Spec for opam multi packages repo

Thomas Gazagnaire edited this page Jun 9, 2020 · 7 revisions

It has always been been very common to define multiple opam packages into the same Git repository. With dune, this is becoming the norm: dune does not distinguish between internal packages (those defined inside the same repository) and external ones. It is now very common to move packages around, to consolidate a collection of repositories into a big mono-repo, to vendor depdencies, etc.

opam has always partially supported that workflow: you could add p1.opam and p2.opam at the root of the repository to defines the packages p1 and p2. However, most of the opam command only see top-level opam packages which make it difficult to compose repositories transparently.

This feature aims to improve the management of repositories with multiple packages. This will have the following benefits:

  • users will be able to organise their repository tree as they want (not requiring to put all the opam files at the root); the only constraint is to have at most one opam file per package (e.g. that won't work if multiple versions of the same package exist in the repository)

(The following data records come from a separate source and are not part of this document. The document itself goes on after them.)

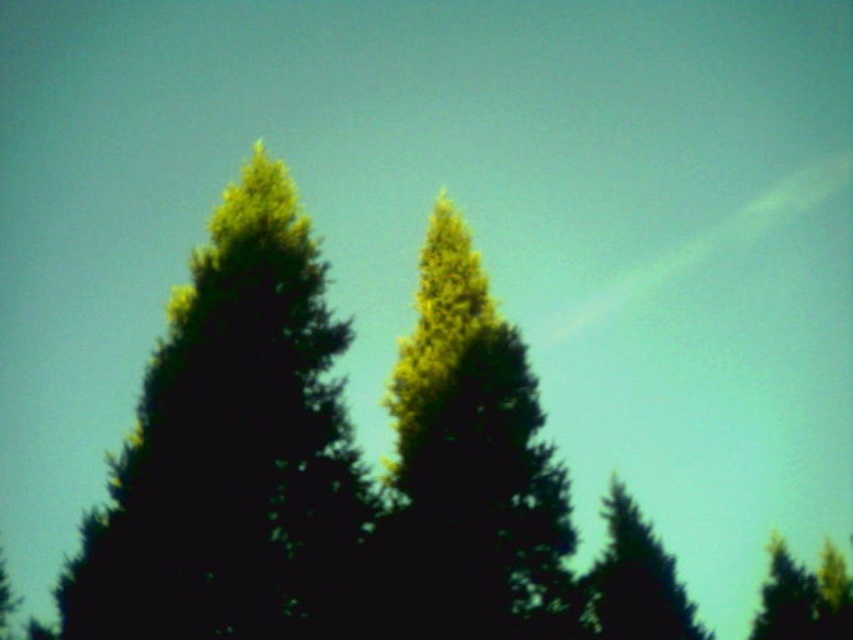 Question: Is green matte fir tree at center positioned before green textured tree at lower right?

Choices:
 (A) no
 (B) yes

Answer: (B)

Question: Considering the real-world distances, which object is farthest from the green matte fir tree at left?

Choices:
 (A) green matte fir tree at center
 (B) green textured tree at lower right
 (C) green matte tree at lower right

Answer: (C)

Question: Which point appears farthest from the camera in this image?

Choices:
 (A) (433, 252)
 (B) (164, 451)
 (C) (830, 614)
 (D) (608, 568)

Answer: (C)

Question: From the image, what is the correct spatial relationship of green matte fir tree at left in relation to green matte tree at lower right?

Choices:
 (A) above
 (B) below

Answer: (A)

Question: Which is nearer to the green matte tree at lower right?

Choices:
 (A) green matte fir tree at center
 (B) green matte fir tree at left
 (C) green textured tree at lower right

Answer: (C)

Question: Can you confirm if green matte fir tree at center is smaller than green matte tree at lower right?

Choices:
 (A) no
 (B) yes

Answer: (B)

  • which in term will lead to better composability and flexibitly : it won't make a difference if big projects are splitted into multiple repositories or is organised as a mono-repo.

  • better consistency and compatibility with dune, which doesn't distinguish between internal and external packages (as opam 2.0 do) and which allow projects to vendor their external packages to form a monorepo.

Status

  • Partial support already in 2.0
  • Full support committed for inclusion in opam 2.1.0;
  • opam 2.1.0~alpha implementation mostly focus on the pinning use-case;
  • Refining the workflow for opam 2.1.0~beta, so the implementation is still subject to change.

Usecases

  • use: pin and install a subset of the packages from a remote repository; including in the pin-depends field
  • dev: clone the repo locally, install all the dependencies and build the local packages manually (e.g. dune build)
  • publish: publish a subset of the packages to opam-repository

Pin and install a subset of packages

Given a source repository repo:

  • U1: Users should be able to list the existing packages in repo
    • U1.1: it should be possible to have computer readable outputs to ease scripting
    • U1.2: it should be possible to exclude paths from the scan (e.g. _build)
    • U1.3: (TBD) while scanning, opam should report linting errors (we probably want a quiet mode to avoid seeing these) and ignore files with errors.
  • U2: Users should be able to pin and install a package p from repo
    • U2.1: by default, opam will scan repo to find p; it should be possible to avoid scanning for specific paths in repo.
    • U2.2: it should be possible to pass an explicit path directly to avoid scanning.
  • U3: Users should be able to pin and install a package and all its dependencies which are in repo.
  • U4: Users should be able to pin and install all the (valid) packages from a repository.
  • U5: Users should always be able to explicitely select which version the packages should be pinned.

Example of command-line workflows:

$ opam pin list <repo> # U1 (NEW COMMAND)
# package  version repo    path
  foo      1.2*    <repo>  src/foo
  foo-lwt  1.2*    <repo>  src/foo-lwt
[..]

$ opam pin list <repo> -s # U1.1 (NEW COMMAND)
foo.1.2*:repo:src/foo
foo-lwt.1.2*:repo:src/foo-lwt
[..]

$ opam pin list <repo> -s | grep foo | xargs opam pin add -n # U2 (NEW)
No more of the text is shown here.